<<<<
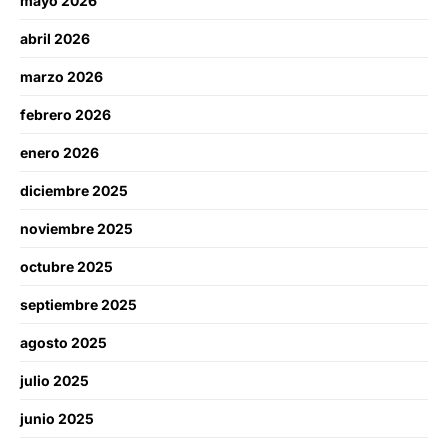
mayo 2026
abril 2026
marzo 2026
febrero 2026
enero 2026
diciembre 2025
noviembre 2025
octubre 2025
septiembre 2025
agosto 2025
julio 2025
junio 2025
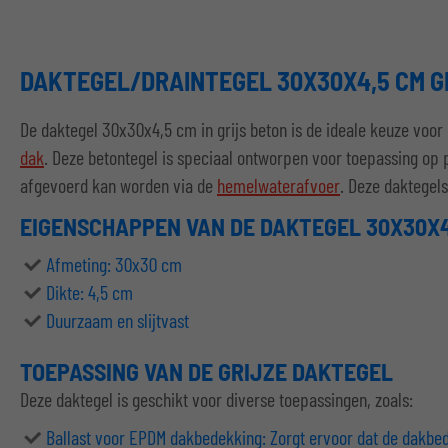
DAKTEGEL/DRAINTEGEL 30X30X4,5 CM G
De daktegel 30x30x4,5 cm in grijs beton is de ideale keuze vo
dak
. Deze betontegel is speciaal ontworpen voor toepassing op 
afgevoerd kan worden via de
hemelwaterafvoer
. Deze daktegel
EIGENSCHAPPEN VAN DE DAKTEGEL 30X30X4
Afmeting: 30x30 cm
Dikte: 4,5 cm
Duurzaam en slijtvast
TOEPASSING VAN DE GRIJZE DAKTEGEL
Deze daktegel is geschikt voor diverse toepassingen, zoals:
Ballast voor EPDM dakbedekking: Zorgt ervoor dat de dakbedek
>>>>
<<<<
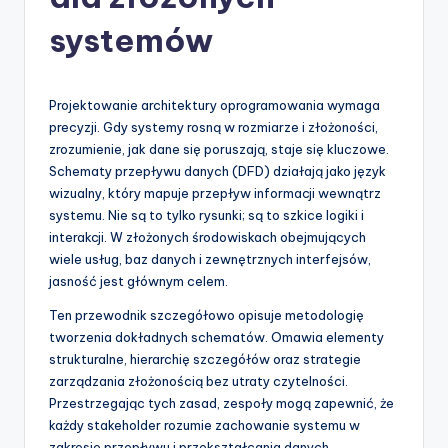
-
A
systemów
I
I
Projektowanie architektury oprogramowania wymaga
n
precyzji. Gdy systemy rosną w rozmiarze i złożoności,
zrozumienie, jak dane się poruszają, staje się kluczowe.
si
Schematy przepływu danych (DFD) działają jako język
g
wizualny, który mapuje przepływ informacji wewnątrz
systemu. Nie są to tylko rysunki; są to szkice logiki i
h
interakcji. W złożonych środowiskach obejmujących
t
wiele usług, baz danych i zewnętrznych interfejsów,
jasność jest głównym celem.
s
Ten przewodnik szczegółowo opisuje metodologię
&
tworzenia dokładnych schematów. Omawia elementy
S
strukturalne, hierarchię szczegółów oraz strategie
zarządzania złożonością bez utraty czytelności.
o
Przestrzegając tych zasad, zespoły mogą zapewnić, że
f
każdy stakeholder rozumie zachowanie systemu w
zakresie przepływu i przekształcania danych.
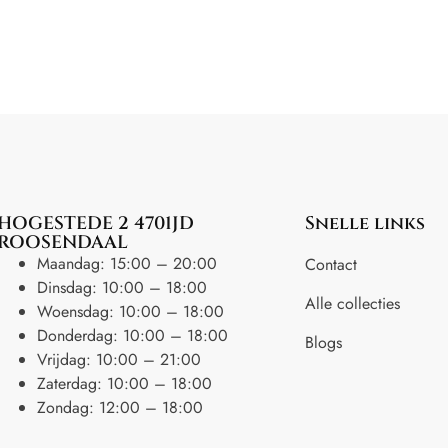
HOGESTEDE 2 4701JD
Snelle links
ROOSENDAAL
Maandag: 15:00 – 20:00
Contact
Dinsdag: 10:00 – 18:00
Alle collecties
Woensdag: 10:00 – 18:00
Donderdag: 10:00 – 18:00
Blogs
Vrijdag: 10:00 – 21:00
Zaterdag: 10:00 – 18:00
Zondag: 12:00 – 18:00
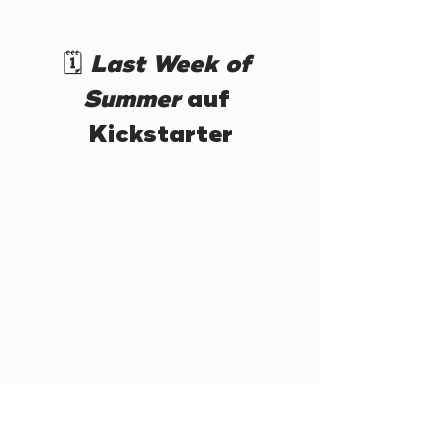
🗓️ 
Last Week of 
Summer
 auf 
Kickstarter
>>>>
<<<<
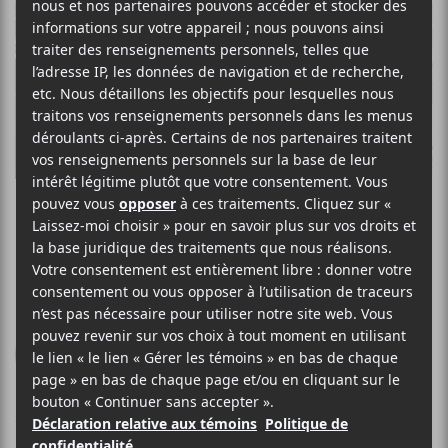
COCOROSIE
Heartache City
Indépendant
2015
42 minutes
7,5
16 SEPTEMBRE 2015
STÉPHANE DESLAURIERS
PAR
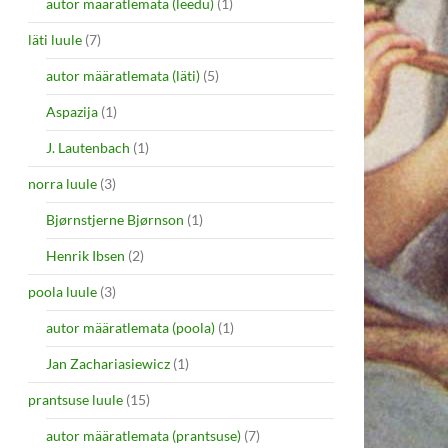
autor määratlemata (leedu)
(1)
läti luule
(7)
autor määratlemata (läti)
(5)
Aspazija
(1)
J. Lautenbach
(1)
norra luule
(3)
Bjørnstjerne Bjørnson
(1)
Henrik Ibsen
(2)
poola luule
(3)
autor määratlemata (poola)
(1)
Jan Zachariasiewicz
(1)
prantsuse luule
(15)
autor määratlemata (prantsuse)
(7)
>>>>
What you are asked to do |
Copy only this from above: the line containing "Woensdag: 10:00 – 18:00", the line containing "Kickstarter", and all lines between, printed exactly. Leave out the pictures.

Worked solution |
Woensdag: 10:00 – 18:00
Donderdag: 10:00 – 18:00
Blogs
Vrijdag: 10:00 – 21:00
Zaterdag: 10:00 – 18:00
Zondag: 12:00 – 18:00
🗓️ 
Last Week of 
Summer
 auf 
Kickstarter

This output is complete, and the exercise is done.